# Ariston artxl 89



## Solcito89 (Ene 5, 2015)

Hola Amigos! Cómo están? Espero que me puedan dar una mano para poder dilucidar y solucionar lo que le pasa a mi lavarropas ARISTON ARTXL 89.
El aparato enciende, toco play para comenzar el lavado pero no pasa nada. Probé "reiniciándolo" con el botón de encendido pero sigue sucediendo lo mismo. Para probar que no sea el problema de carga de agua me fijé si arrancaba directamente desde otra parte del proceso de lavado como el centrifugado, pero sigue sin responder. 
¿Cómo lo puedo resolver?

Muchas gracias por su ayuda!!!! El service me quiere cobrar $2000 y la verdad no los puedo pagar de ninguna manera!!! ...


----------



## DOSMETROS (Ene 5, 2015)

Si el cierrapuertas anda mal , no arranca.
Si se quemó la bomba de agua , no arranca.

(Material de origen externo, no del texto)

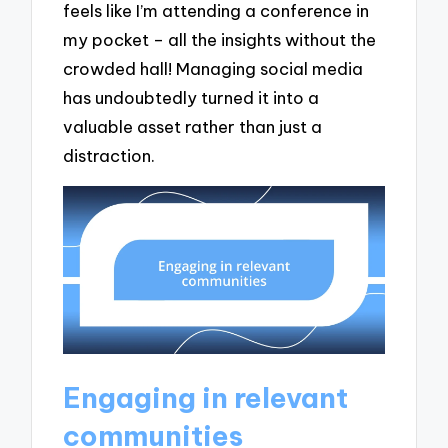
feels like I’m attending a conference in
my pocket – all the insights without the
crowded hall! Managing social media
has undoubtedly turned it into a
valuable asset rather than just a
distraction.
Engaging in relevant
communities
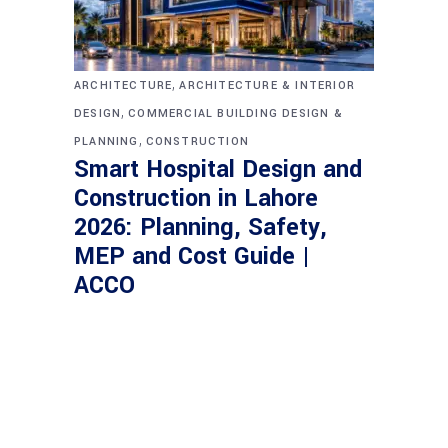
,
ARCHITECTURE
ARCHITECTURE & INTERIOR
,
DESIGN
COMMERCIAL BUILDING DESIGN &
,
PLANNING
CONSTRUCTION
Smart Hospital Design and
Construction in Lahore
2026: Planning, Safety,
MEP and Cost Guide |
ACCO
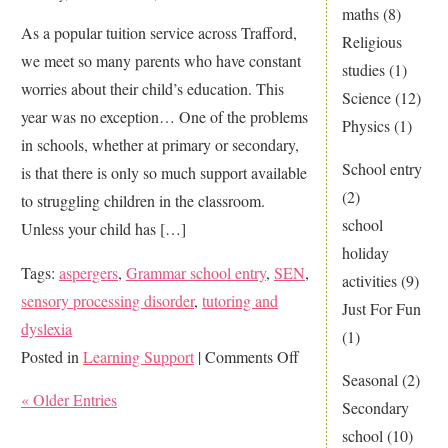
your
maths
(8)
As a popular tuition service across Trafford,
child’s
Religious
we meet so many parents who have constant
education?
studies
(1)
worries about their child’s education. This
Science
(12)
year was no exception… One of the problems
Physics
(1)
in schools, whether at primary or secondary,
School entry
is that there is only so much support available
(2)
to struggling children in the classroom.
school
Unless your child has […]
holiday
Tags:
aspergers
,
Grammar school entry
,
SEN
,
activities
(9)
sensory processing disorder
,
tutoring and
Just For Fun
dyslexia
(1)
on
Posted in
Learning Support
|
Comments Off
Seasonal
(2)
Is
« Older Entries
Secondary
your
school
(10)
child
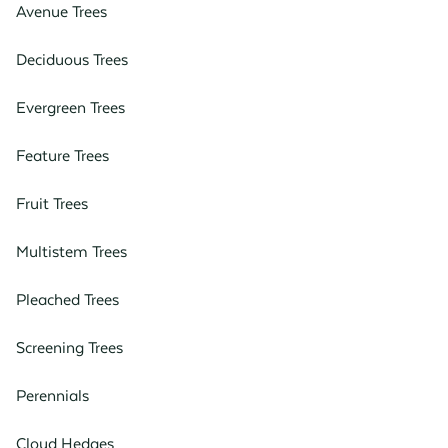
Avenue Trees
Deciduous Trees
Evergreen Trees
Feature Trees
Fruit Trees
Multistem Trees
Pleached Trees
Screening Trees
Perennials
Cloud Hedges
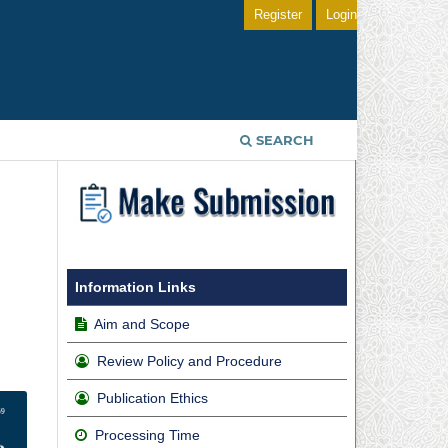
Register
Login
SEARCH
Information Links
Aim and Scope
Review Policy and Procedure
Publication Ethics
Processing Time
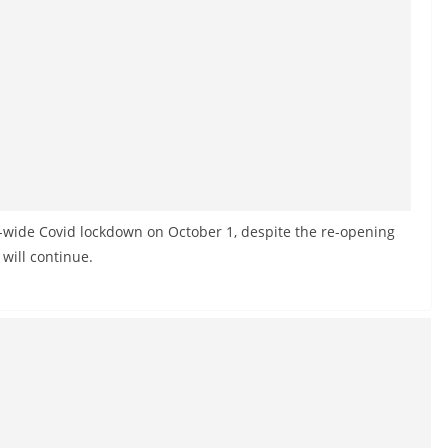
-wide Covid lockdown on October 1, despite the re-opening
 will continue.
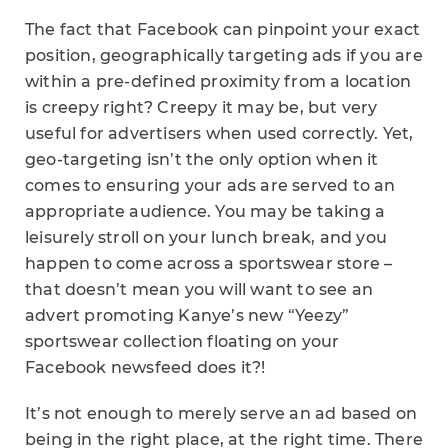
The fact that Facebook can pinpoint your exact
position, geographically targeting ads if you are
within a pre-defined proximity from a location
is creepy right? Creepy it may be, but very
useful for advertisers when used correctly. Yet,
geo-targeting isn’t the only option when it
comes to ensuring your ads are served to an
appropriate audience. You may be taking a
leisurely stroll on your lunch break, and you
happen to come across a sportswear store –
that doesn’t mean you will want to see an
advert promoting Kanye’s new “Yeezy”
sportswear collection floating on your
Facebook newsfeed does it?!
It’s not enough to merely serve an ad based on
being in the right place, at the right time. There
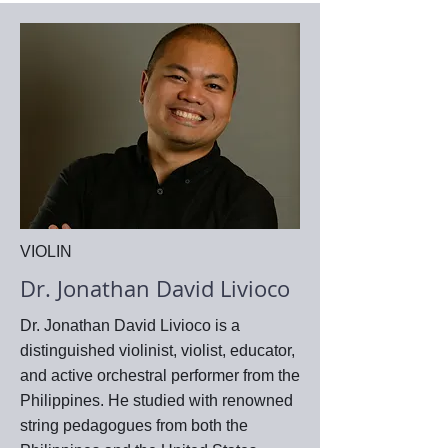
VIOLIN
Dr. Jonathan David Livioco
Dr. Jonathan David Livioco is a
distinguished violinist, violist, educator,
and active orchestral performer from the
Philippines. He studied with renowned
string pedagogues from both the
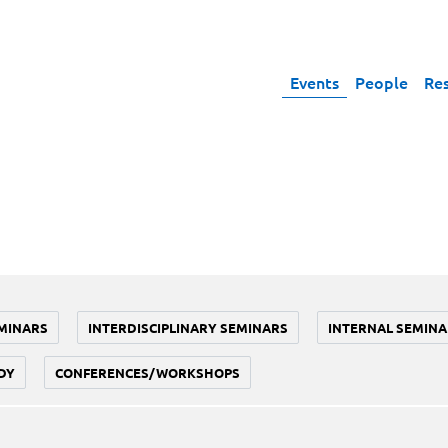
Events
People
Re
MINARS
INTERDISCIPLINARY SEMINARS
INTERNAL SEMINA
DY
CONFERENCES/WORKSHOPS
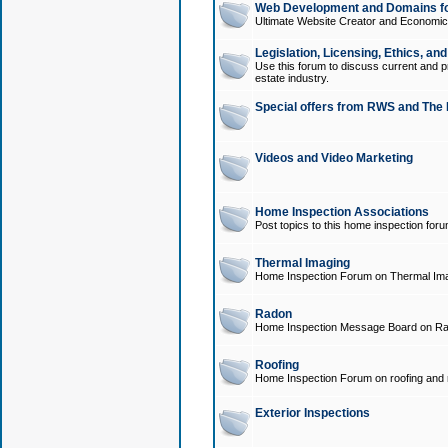
Web Development and Domains for
Ultimate Website Creator and Economica
Legislation, Licensing, Ethics, an
Use this forum to discuss current and pr
estate industry.
Special offers from RWS and The 
Videos and Video Marketing
Home Inspection Associations
Post topics to this home inspection for
Thermal Imaging
Home Inspection Forum on Thermal Ima
Radon
Home Inspection Message Board on Ra
Roofing
Home Inspection Forum on roofing and r
Exterior Inspections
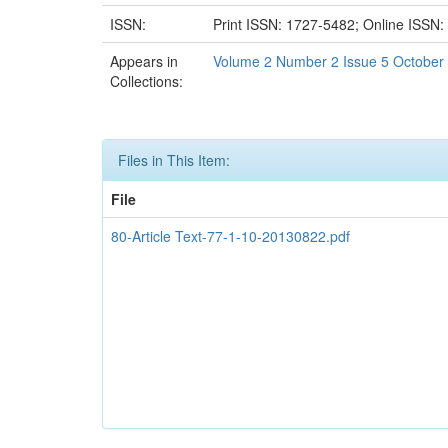
ISSN:
Print ISSN: 1727-5482; Online ISSN
Appears in
Volume 2 Number 2 Issue 5 October
Collections:
Files in This Item:
File
80-Article Text-77-1-10-20130822.pdf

Así que verificalos a tester.

Bienvenido !


----------



## Nikola 1 (Ene 6, 2015)

solcito89, como te indica dosmetros, efectivamente serian esas dos fallas, otra a causa de esto es que se quemen los triac de la placa. Pero si no sabes electronica, no te recomiendo que lo desarmes.


----------



## JuanchoM (Ago 4, 2020)

Buenas noches , Tengo el mismo modelo de lava ropas, y el mio enciende pero las luces de funciones y la de start/pausa quedan titilando en amarillo. La de la apertura de puerta queda encendida constantemente y la puerta bloqueada. Reemplace el cierre de puerta, y encontré quemados en la placa los componentes Q1 y RV3, los reemplace y sigue haciendo lo mismo. Alguien tiene idea de que puede estar sucediendo. Desde ya gracias por la ayuda que me puedan proporcionar.
Saludos


----------